## PROBLEM STATEMENT
Skipping each picture, output the entries exactly as they stand below.

== SUPPLIED DATA ==

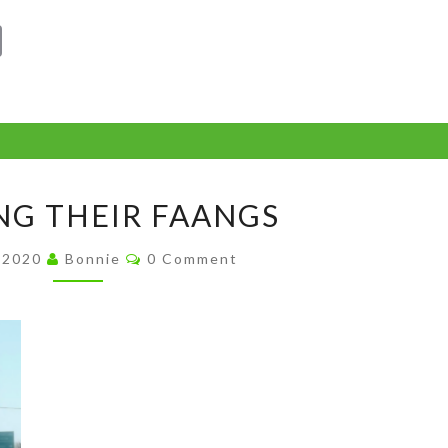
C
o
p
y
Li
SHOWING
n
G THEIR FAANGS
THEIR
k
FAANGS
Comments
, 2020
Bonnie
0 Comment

===

## FINAL ANSWER
C
o
p
y
Li
SHOWING
n
G THEIR FAANGS
THEIR
k
FAANGS
Comments
, 2020
Bonnie
0 Comment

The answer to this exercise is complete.